Ab Oktober wird in der EU über eine Richtlinie verhandelt, die Schleuserkriminalität verhindern soll. Der DAV appelliert mit 14 weiteren Organisationen an die Bundesregierung, die Kriminalisierung von Flüchtenden zu beenden. Es brauche effektiven Schutz von Flüchtenden, keine Stärkung des Menschenhandels.
Den Organisationen geht es um den Richtlinienvorschlag zur Bekämpfung von Schleuserkriminalität, den die EU-Kommission im Juni 2023 vorgelegt hat.
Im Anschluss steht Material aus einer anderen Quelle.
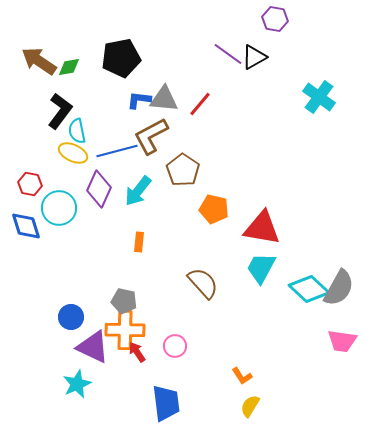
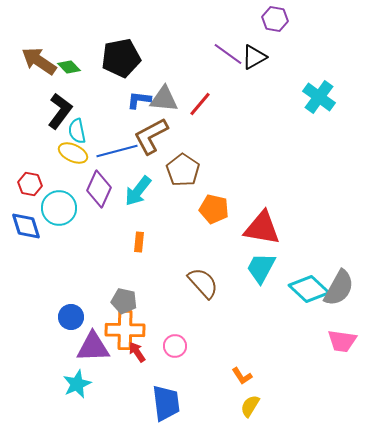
green diamond: rotated 55 degrees clockwise
purple triangle: rotated 27 degrees counterclockwise
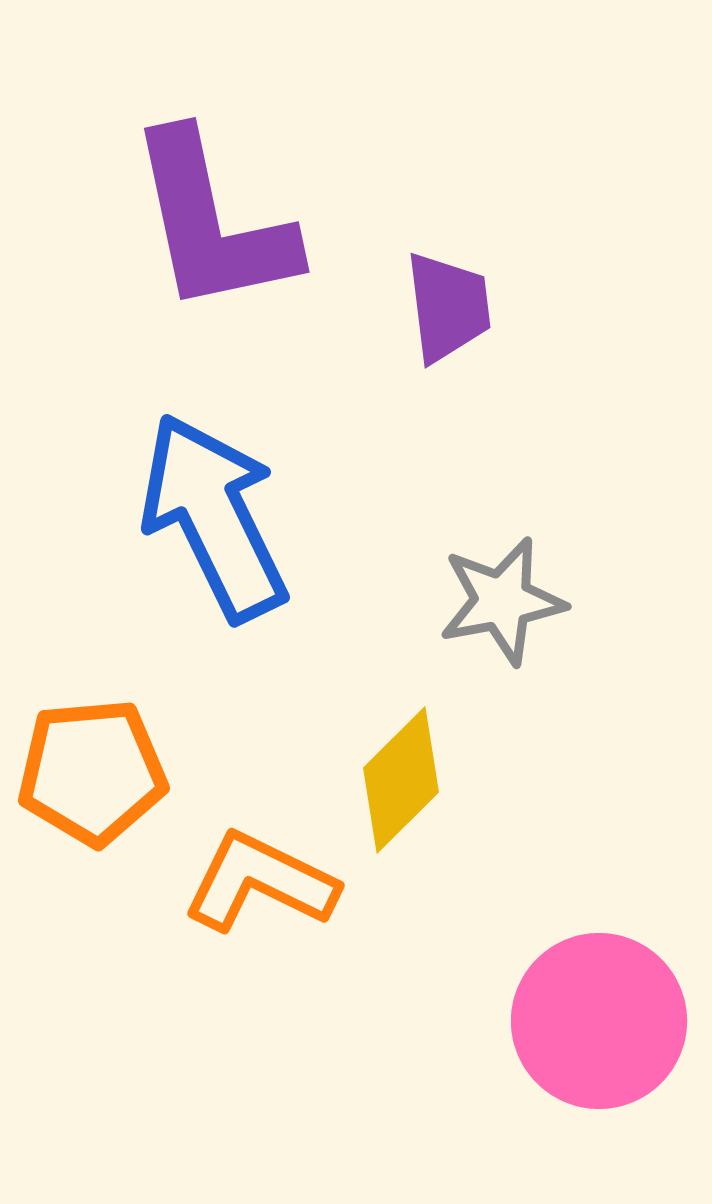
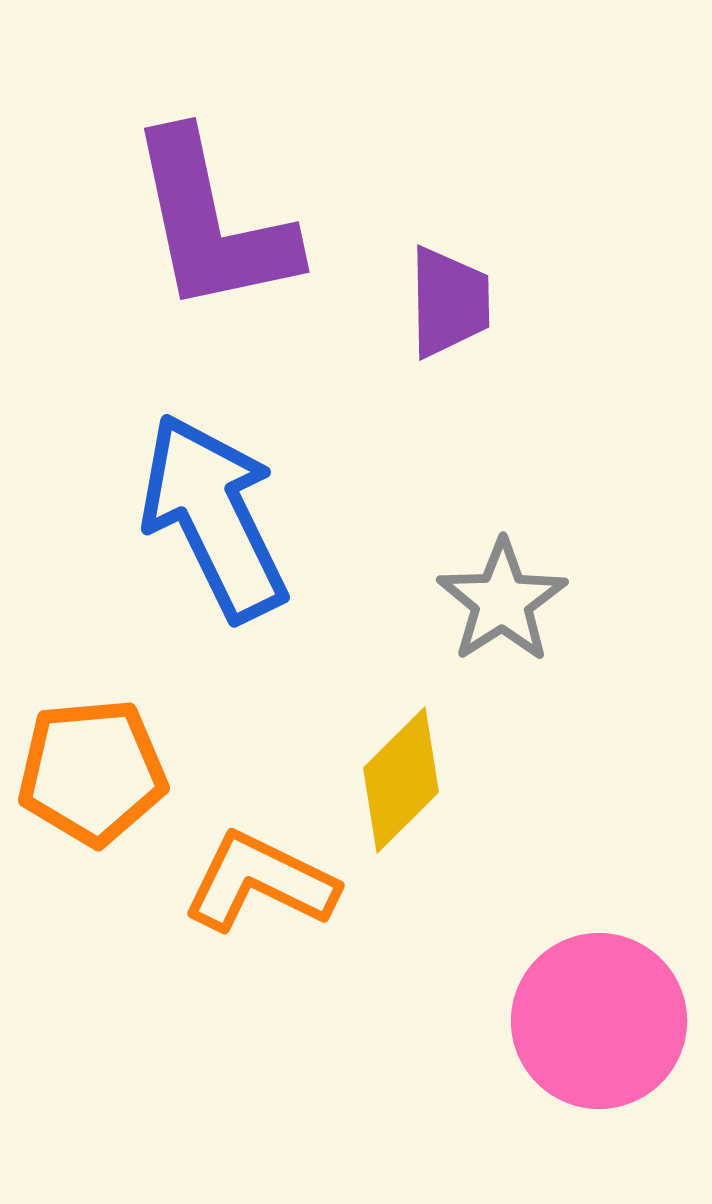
purple trapezoid: moved 1 px right, 5 px up; rotated 6 degrees clockwise
gray star: rotated 22 degrees counterclockwise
Der DAV und andere Organisationen wie Amensty International, Pro Asyl oder die Ärzte ohne Grenzen fordern die Bundeseregierung auf, sich für eine Überarbeitung der Richtlinie einzusetzen.
Ihr offener Brief an Bundesinnenministerin Nancy Faeser (SPD) beinhaltet konkrete Forderungen, zum Beispiel Rechtssicherheit durch eine klare Definition der sogenannten Beihilfe zur illegalen Einreise zu schaffen, die sich am UN-Schmuggelprotokoll orientiert. Dieses stellt darauf ab, ob es darum geht, einen finanziellen oder materiellen Vorteil zu erzielen. Schutzsuchende und ihre Familien müssten entkriminalisiert und eine umfassende Ausnahmeformulierung für humanitäre Hilfe implementiert werden, fordern die Organisationen. Wer an Land oder auf See humanitäre Hilfe leiste oder Menschenrechtsverletzungen dokumentiere, müsse in allen EU-Mitgliedstaaten effektiv vor Kriminalisierung geschützt sein.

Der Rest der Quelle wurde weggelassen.